En fait, la démocratie américaine est entrée en boitant dans l’Iowa et s’apprête à poursuivre sa route clopin-clopant dans le New Hampshire. C’est que l’Iowa, pas plus que le New Hampshire, ne représente la diversité ethnique, culturelle et sociale des États-Unis.
On l’a toujours su et toujours un peu dénoncé, mais les misères iowiennes à décompter les votes des caucus de lundi dernier incitent de plus en plus d’Américains à remettre en question le statut de ces deux États à « choisir les premiers ».
Prenons seulement le portrait ethnique du pays : la majorité de la population reste blanche, mais les changements s’opèrent vite, et pour la première fois, cette année, les électeurs latinos seront plus nombreux que les Afro-Américains. Sauf que pour 12 % de Noirs et 18 % de Latinos à la grandeur du pays, que retrouvet-on en Iowa ? 3 % de Noirs et 6 % de
Latinos ! Le New Hampshire fait pire encore.
D’ailleurs, notre tout petit voisin du sud — qui fera son choix après-demain parmi les onze candidats démocrates en lice — s’avère, comme le précisait le Washington
Post cette semaine, une sorte d’anomalie nationale : « À tous points de vue, le New Hampshire est horriblement peu représentatif du pays : les gens font trop d’argent, ils sont grisonnants, sur-éduqués, extrêmement blancs et pas assez religieux. »
UN ÉLECTORAT À COURTISER
Pour ceux et celles qui s’interrogent sur l’intérêt porté aux votes minoritaires, il ne s’agit que d’écouter le président Trump qu’on ne peut pas soupçonner de parti-pris à l’égard des minorités. Son discours sur l’état de l’Union — le « discours sur son état d’esprit » comme s’est moquée Nancy Pelosi — a été généreux avec les exagérations et les erreurs.

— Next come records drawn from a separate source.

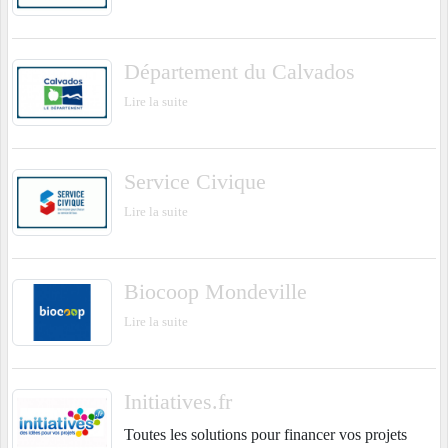
Département du Calvados
Lire la suite
Service Civique
Lire la suite
Biocoop Mondeville
Lire la suite
Initiatives.fr
Toutes les solutions pour financer vos projets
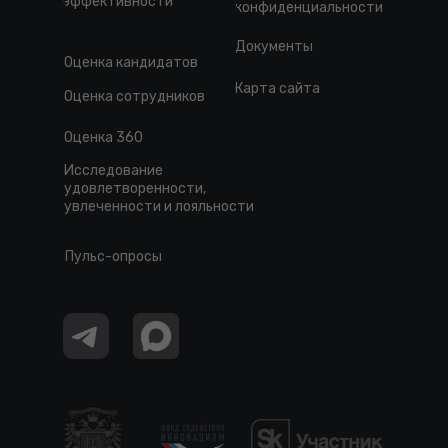
эффективности
конфиденциальности
Документы
Оценка кандидатов
Карта сайта
Оценка сотрудников
Оценка 360
Исследование
удовлетворенности,
увлеченности и лояльности
Пульс-опросы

La nouvelle ère de prestige mondial des États-Unis qu’il a évoquée est démentie par les sondages d’opinion qui indiquent une désapprobation planétaire quasi unanime de son administration. La « meilleure relation des États-Unis avec la Chine » montre des signes grandissants d’extrême tension et sa défense des droits de la personne ne concernait que les Vénézuéliens ; tant pis pour les Saoudiens, les Chinois et les autres.
Sauf que son insistance sur les taux de chômage historiquement bas des Noirs (6 %), des Latinos (4,3 %) et des Américains d’origine asiatique (3 %) n’est pas fausse. Et même si 90 % des Afro-Américains, selon un récent sondage, désapprouvent son travail comme président, Donald Trump n’a besoin du soutien que d’une poignée
(ou presque) d’entre eux pour rester à la Maison-Blanche.
UN RIEN FAIT LA DIFFÉRENCE
Vous en doutez ? Rappelez-vous que c’est par des miettes de pourcentage qu’il a remporté le Wisconsin (0,8 %), la Pennsylvanie (0,7 %) et le Michigan (0,2 %) en 2016. Et en 2000, souvenez-vous, c’est par 540 voix que George W. Bush a gagné la Floride, et, par extension, son ticket pour la présidence. Vraiment pas grand’monde à convaincre pour faire toute une différence !
Quant aux démocrates, ils ont de sérieuses questions à se poser. Ils ont attiré autour de 170 000 participants aux caucus de l’Iowa, un chiffre comparable à 2016, mais loin derrière l’engouement
soulevé par la candidature de Barack Obama en 2008. Ils vont devoir combler et vite, un réel creux d’enthousiasme. Fareed Zakaria, dans le Washington
Post cette semaine, parlant du choix d’un leader, rappelait l’expression
« Democrats fall in love, Republicans
fall in line » (les démocrates tombent amoureux, les républicains rentrent dans le rang). Gallup vient d’ailleurs de confirmer que, peu importe ses excès, 94 % des républicains soutiennent Donald Trump. Pas le choix, les démocrates vont devoir se secouer.